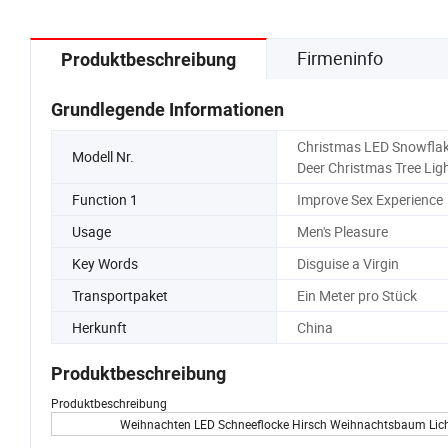
Firmeninfo
Produktbeschreibung
Grundlegende Informationen
Christmas LED Snowfla
Modell Nr.
Deer Christmas Tree Lig
Function 1
Improve Sex Experience
Usage
Men's Pleasure
Key Words
Disguise a Virgin
Transportpaket
Ein Meter pro Stück
Herkunft
China
Produktbeschreibung
Produktbeschreibung
Weihnachten LED Schneeflocke Hirsch Weihnachtsbaum Licht S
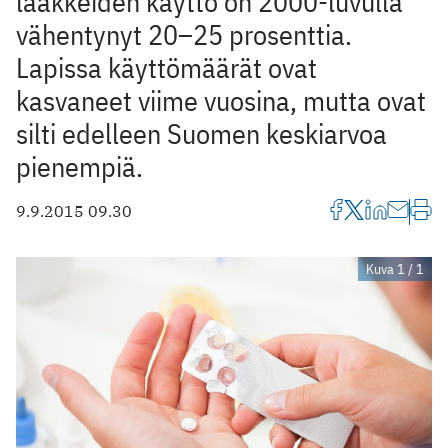
lääkkeiden käyttö on 2000-luvulla
vähentynyt 20–25 prosenttia.
Lapissa käyttömäärät ovat
kasvaneet viime vuosina, mutta ovat
silti edelleen Suomen keskiarvoa
pienempiä.
9.9.2015 09.30
Kuva 1 / 1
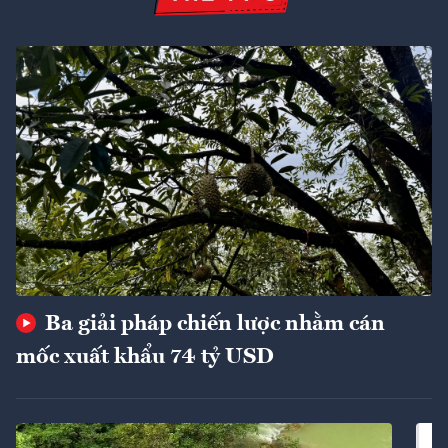
Ba giải pháp chiến lược nhằm cán
mốc xuất khẩu 74 tỷ USD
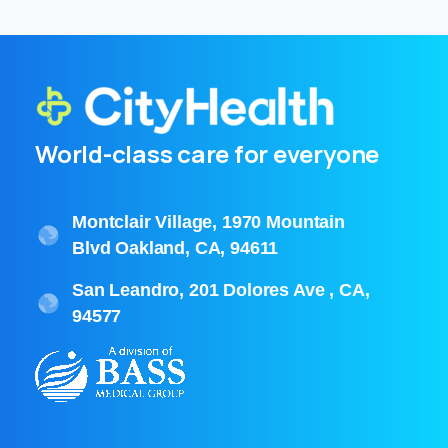
World-class care for everyone
Montclair Village, 1970 Mountain
Blvd Oakland, CA, 94611
San Leandro, 201 Dolores Ave , CA,
94577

**Task item**:
Exactly the lines from the one containing "Montclair Village, 1970 Mountain" through the final line of the records above are needed, copied word for word.

**Output of the task**:
Montclair Village, 1970 Mountain
Blvd Oakland, CA, 94611
San Leandro, 201 Dolores Ave , CA,
94577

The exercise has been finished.